**WORK INSTRUCTIONS:**
Which lines of the records below contain the word "женьшеня"? Show each one.

**PROVIDED MATERIAL:**
★ ★ ★ ★

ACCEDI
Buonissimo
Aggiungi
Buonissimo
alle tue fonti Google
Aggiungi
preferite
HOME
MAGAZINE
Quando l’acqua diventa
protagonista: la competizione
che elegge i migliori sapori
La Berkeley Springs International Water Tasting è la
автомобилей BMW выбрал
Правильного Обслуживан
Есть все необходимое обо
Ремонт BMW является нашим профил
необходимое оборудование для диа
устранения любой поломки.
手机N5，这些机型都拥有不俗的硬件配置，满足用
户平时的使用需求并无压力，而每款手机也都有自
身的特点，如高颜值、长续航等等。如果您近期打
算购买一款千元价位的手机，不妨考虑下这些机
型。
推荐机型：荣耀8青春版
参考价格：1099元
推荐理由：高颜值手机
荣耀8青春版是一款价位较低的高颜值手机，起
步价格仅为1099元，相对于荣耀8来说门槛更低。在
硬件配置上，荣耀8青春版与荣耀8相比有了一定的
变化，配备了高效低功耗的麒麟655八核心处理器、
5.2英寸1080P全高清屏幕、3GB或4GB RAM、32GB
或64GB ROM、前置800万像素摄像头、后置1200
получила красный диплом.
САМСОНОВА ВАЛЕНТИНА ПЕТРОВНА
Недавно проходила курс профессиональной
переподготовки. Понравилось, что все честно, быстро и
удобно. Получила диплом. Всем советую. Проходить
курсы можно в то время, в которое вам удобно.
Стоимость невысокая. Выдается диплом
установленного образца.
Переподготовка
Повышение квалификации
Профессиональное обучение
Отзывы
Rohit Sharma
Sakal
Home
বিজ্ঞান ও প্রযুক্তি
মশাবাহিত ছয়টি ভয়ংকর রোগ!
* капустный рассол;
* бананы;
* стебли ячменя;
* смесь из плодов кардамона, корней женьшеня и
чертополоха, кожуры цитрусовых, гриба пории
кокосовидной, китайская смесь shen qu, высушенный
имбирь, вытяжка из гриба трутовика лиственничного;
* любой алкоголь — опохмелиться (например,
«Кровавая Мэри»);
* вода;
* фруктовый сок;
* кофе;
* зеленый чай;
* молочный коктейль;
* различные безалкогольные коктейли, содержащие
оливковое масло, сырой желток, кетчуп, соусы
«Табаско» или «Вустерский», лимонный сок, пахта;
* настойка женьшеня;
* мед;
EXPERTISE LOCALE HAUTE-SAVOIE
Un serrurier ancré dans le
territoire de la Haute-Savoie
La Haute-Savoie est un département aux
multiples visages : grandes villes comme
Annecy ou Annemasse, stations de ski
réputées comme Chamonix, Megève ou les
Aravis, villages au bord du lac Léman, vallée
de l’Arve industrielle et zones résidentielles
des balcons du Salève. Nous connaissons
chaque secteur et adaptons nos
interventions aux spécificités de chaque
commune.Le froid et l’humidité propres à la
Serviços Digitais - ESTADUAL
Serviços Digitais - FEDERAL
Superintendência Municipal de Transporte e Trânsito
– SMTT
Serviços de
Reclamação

★ ★ ★ ★

**EXERCISE RESPONSE:**
* смесь из плодов кардамона, корней женьшеня и
* настойка женьшеня;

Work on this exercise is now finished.